- [Problem to work on] Only one stretch of the records below should be repeated. It starts with the line containing "Check for /" and goes on through the line containing "Windows 11 Optimizer v25.12.9.0", exactly as written.

####################

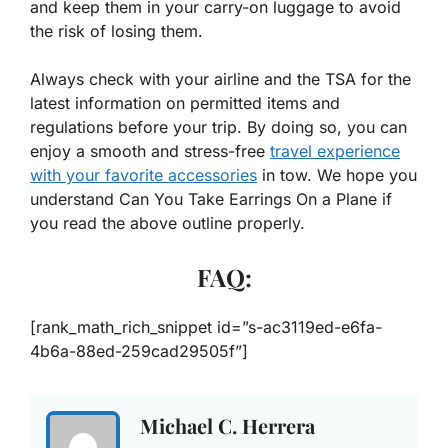
and keep them in your carry-on luggage to avoid
the risk of losing them.
Always check with your airline and the TSA for the
latest information on permitted items and
regulations before your trip. By doing so, you can
enjoy a smooth and stress-free
travel experience
with your favorite accessories
in tow. We hope you
understand Can You Take Earrings On a Plane if
you read the above outline properly.
FAQ:
[rank_math_rich_snippet id=”s-ac3119ed-e6fa-
4b6a-88ed-259cad29505f”]
Michael C. Herrera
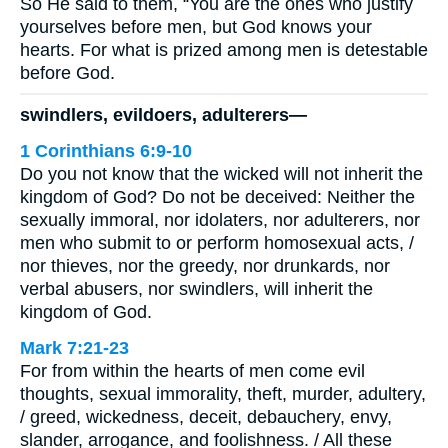
So He said to them, “You are the ones who justify
yourselves before men, but God knows your
hearts. For what is prized among men is detestable
before God.
swindlers, evildoers, adulterers—
1 Corinthians 6:9-10
Do you not know that the wicked will not inherit the
kingdom of God? Do not be deceived: Neither the
sexually immoral, nor idolaters, nor adulterers, nor
men who submit to or perform homosexual acts, /
nor thieves, nor the greedy, nor drunkards, nor
verbal abusers, nor swindlers, will inherit the
kingdom of God.
Mark 7:21-23
For from within the hearts of men come evil
thoughts, sexual immorality, theft, murder, adultery,
/ greed, wickedness, deceit, debauchery, envy,
slander, arrogance, and foolishness. / All these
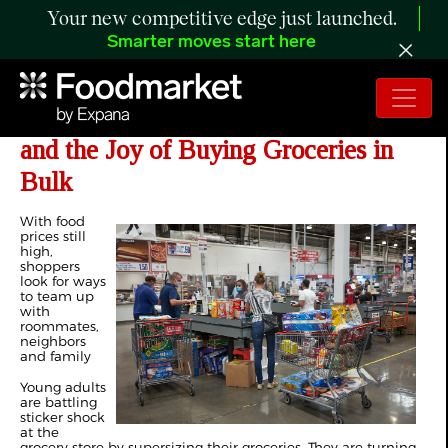
Your new competitive edge just launched.
Smarter moves start here
Gen Z Discovers Costco , Sam's Club
and the Joy of Buying Groceries in
Bulk
With food
prices still
high,
shoppers
look for ways
to team up
with
roommates,
neighbors
and family
Young adults
are battling
sticker shock
at the
grocery store by supersizing their groceries. They are turning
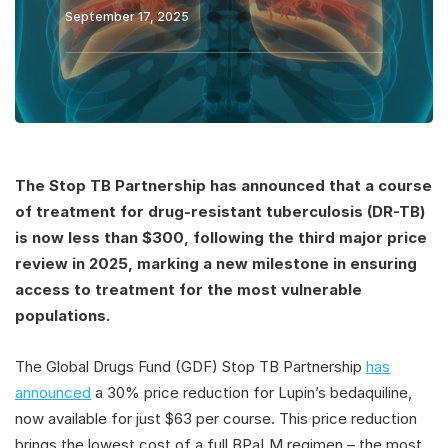
September 17, 2025
The Stop TB Partnership has announced that a course
of treatment for drug-resistant tuberculosis (DR-TB)
is now less than $300, following the third major price
review in 2025, marking a new milestone in ensuring
access to treatment for the most vulnerable
populations.
The Global Drugs Fund (GDF) Stop TB Partnership
has
announced
a 30% price reduction for Lupin’s bedaquiline,
now available for just $63 per course. This price reduction
brings the lowest cost of a full BPaLM regimen – the most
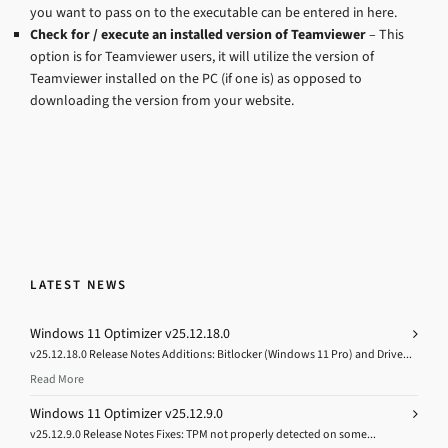
you want to pass on to the executable can be entered in here.
Check for / execute an installed version of Teamviewer
– This
option is for Teamviewer users, it will utilize the version of
Teamviewer installed on the PC (if one is) as opposed to
downloading the version from your website.
LATEST NEWS
Windows 11 Optimizer v25.12.18.0
v25.12.18.0 Release Notes Additions: Bitlocker (Windows 11 Pro) and Drive...
Read More
Windows 11 Optimizer v25.12.9.0
v25.12.9.0 Release Notes Fixes: TPM not properly detected on some...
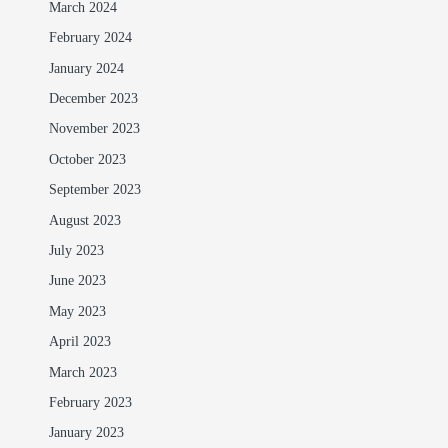
March 2024
February 2024
January 2024
December 2023
November 2023
October 2023
September 2023
August 2023
July 2023
June 2023
May 2023
April 2023
March 2023
February 2023
January 2023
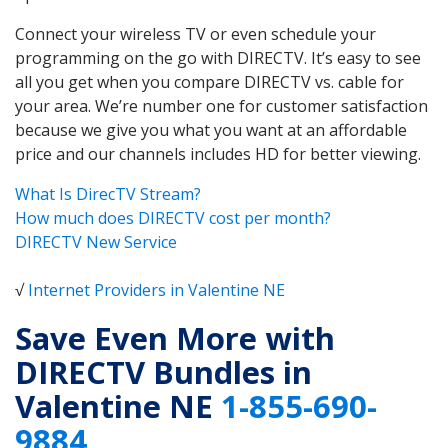
Connect your wireless TV or even schedule your
programming on the go with DIRECTV. It’s easy to see
all you get when you compare DIRECTV vs. cable for
your area. We’re number one for customer satisfaction
because we give you what you want at an affordable
price and our channels includes HD for better viewing.
What Is DirecTV Stream?
How much does DIRECTV cost per month?
DIRECTV New Service
√
Internet Providers in Valentine NE
Save Even More with
DIRECTV Bundles in
Valentine NE
1-855-690-
9884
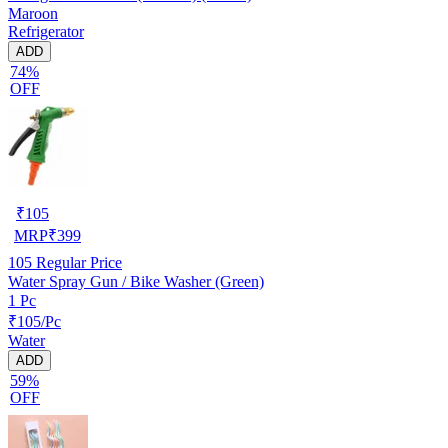
Maroon
Refrigerator
ADD
74%
OFF
₹
105
MRP
₹
399
105
Regular Price
Water Spray Gun / Bike Washer (Green)
1 Pc
₹105/Pc
Water
ADD
59%
OFF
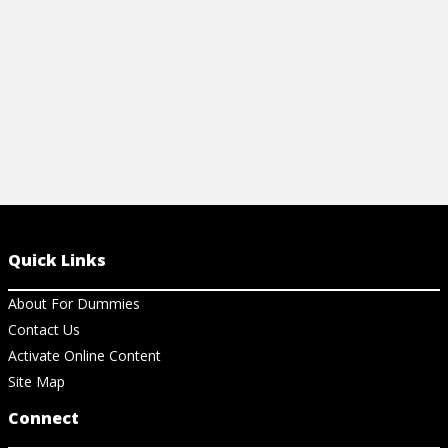
View Cheat Sheet
Quick Links
About For Dummies
Contact Us
Activate Online Content
Site Map
Connect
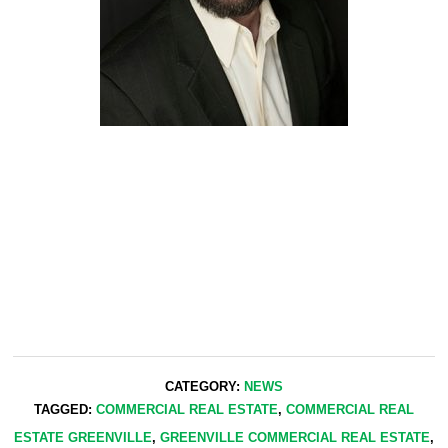
CATEGORY:
NEWS
TAGGED:
COMMERCIAL REAL ESTATE
,
COMMERCIAL REAL
ESTATE GREENVILLE
,
GREENVILLE COMMERCIAL REAL ESTATE
,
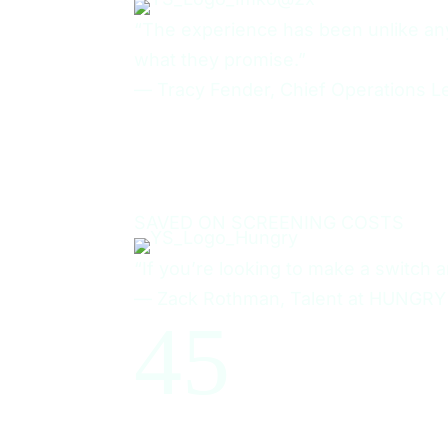
“The experience has been unlike any 
what they promise.”
—
Tracy Fender, Chief Operations L
50%
SAVED ON SCREENING COSTS
“If you’re looking to make a switch a
—
Zack Rothman, Talent at HUNGRY
4
5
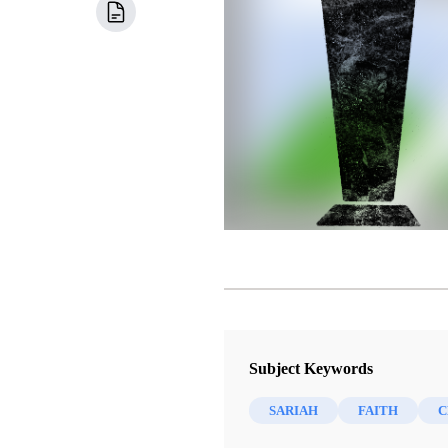
Subject Keywords
SARIAH
FAITH
C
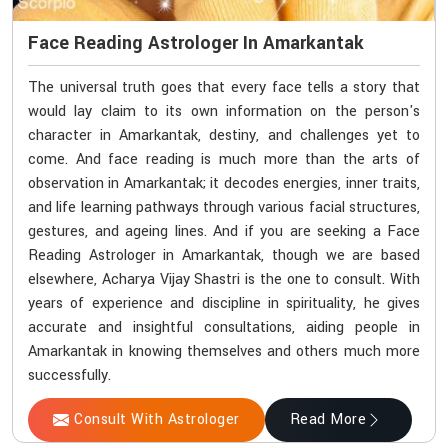
Face Reading Astrologer In Amarkantak
The universal truth goes that every face tells a story that
would lay claim to its own information on the person's
character in Amarkantak, destiny, and challenges yet to
come. And face reading is much more than the arts of
observation in Amarkantak; it decodes energies, inner traits,
and life learning pathways through various facial structures,
gestures, and ageing lines. And if you are seeking a Face
Reading Astrologer in Amarkantak, though we are based
elsewhere, Acharya Vijay Shastri is the one to consult. With
years of experience and discipline in spirituality, he gives
accurate and insightful consultations, aiding people in
Amarkantak in knowing themselves and others much more
successfully.
Consult With Astrologer
Read More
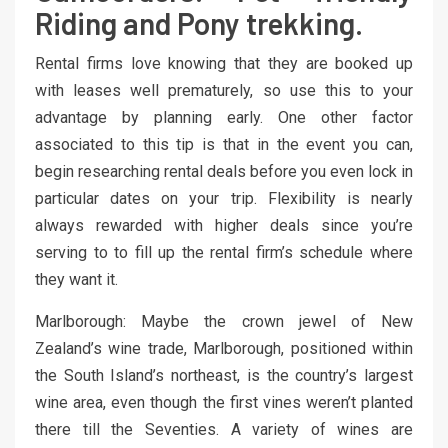
Riding and Pony trekking.
Rental firms love knowing that they are booked up
with leases well prematurely, so use this to your
advantage by planning early. One other factor
associated to this tip is that in the event you can,
begin researching rental deals before you even lock in
particular dates on your trip. Flexibility is nearly
always rewarded with higher deals since you’re
serving to to fill up the rental firm’s schedule where
they want it.
Marlborough: Maybe the crown jewel of New
Zealand’s wine trade, Marlborough, positioned within
the South Island’s northeast, is the country’s largest
wine area, even though the first vines weren’t planted
there till the Seventies. A variety of wines are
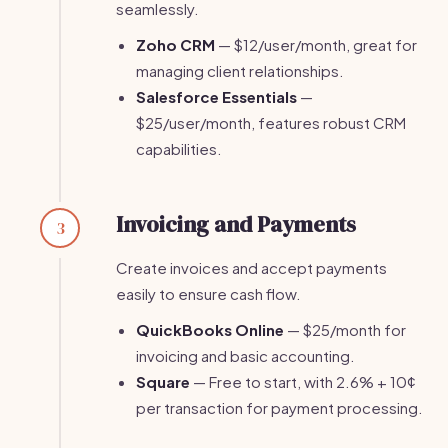
seamlessly.
Zoho CRM
— $12/user/month, great for
managing client relationships.
Salesforce Essentials
—
$25/user/month, features robust CRM
capabilities.
Invoicing and Payments
3
Create invoices and accept payments
easily to ensure cash flow.
QuickBooks Online
— $25/month for
invoicing and basic accounting.
Square
— Free to start, with 2.6% + 10¢
per transaction for payment processing.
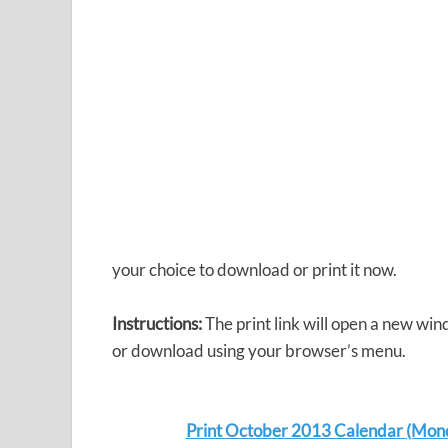
your choice to download or print it now.
Instructions:
The print link will open a new win
or download using your browser’s menu.
Print October 2013 Calendar (Mon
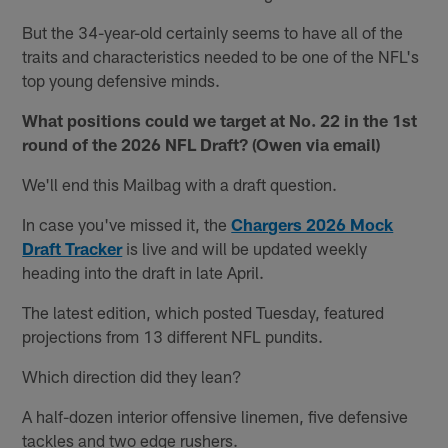
But the 34-year-old certainly seems to have all of the
traits and characteristics needed to be one of the NFL's
top young defensive minds.
What positions could we target at No. 22 in the 1st
round of the 2026 NFL Draft? (Owen via email)
We'll end this Mailbag with a draft question.
In case you've missed it, the
Chargers 2026 Mock
Draft Tracker
is live and will be updated weekly
heading into the draft in late April.
The latest edition, which posted Tuesday, featured
projections from 13 different NFL pundits.
Which direction did they lean?
A half-dozen interior offensive linemen, five defensive
tackles and two edge rushers.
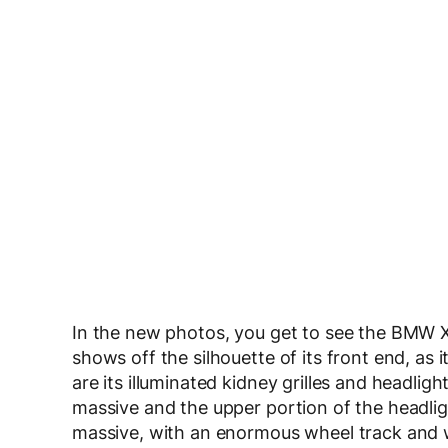
In the new photos, you get to see the BMW XM
shows off the silhouette of its front end, as
are its illuminated kidney grilles and headlig
massive and the upper portion of the headli
massive, with an enormous wheel track and wh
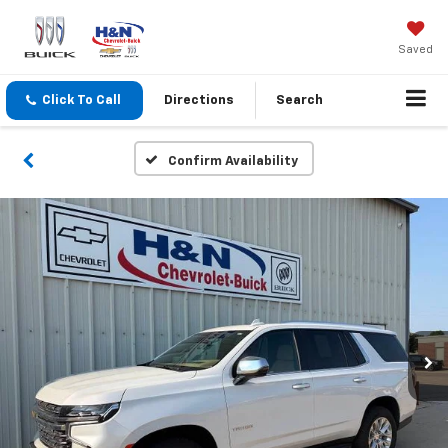
Saved
Click To Call
Directions
Search
Confirm Availability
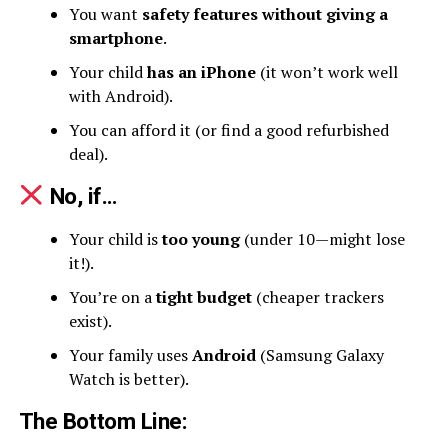
You want
safety features without giving a
smartphone
.
Your child
has an iPhone
(it won’t work well
with Android).
You can afford it (or find a good refurbished
deal).
No, if…
Your child is
too young
(under 10—might lose
it!).
You’re on a
tight budget
(cheaper trackers
exist).
Your family uses
Android
(Samsung Galaxy
Watch is better).
The Bottom Line
:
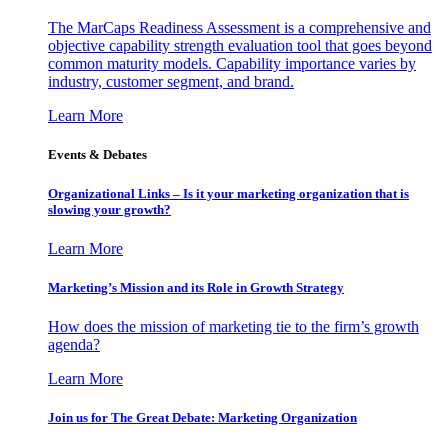
The MarCaps Readiness Assessment is a comprehensive and
objective capability strength evaluation tool that goes beyond
common maturity models. Capability importance varies by
industry, customer segment, and brand.
Learn More
Events & Debates
Organizational Links – Is it your marketing organization that is
slowing your growth?
Learn More
Marketing’s Mission and its Role in Growth Strategy
How does the mission of marketing tie to the firm’s growth
agenda?
Learn More
Join us for The Great Debate: Marketing Organization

####################

- [Task answer]
Check for / execute an installed version of Teamviewer
– This
option is for Teamviewer users, it will utilize the version of
Teamviewer installed on the PC (if one is) as opposed to
downloading the version from your website.
LATEST NEWS
Windows 11 Optimizer v25.12.18.0
v25.12.18.0 Release Notes Additions: Bitlocker (Windows 11 Pro) and Drive...
Read More
Windows 11 Optimizer v25.12.9.0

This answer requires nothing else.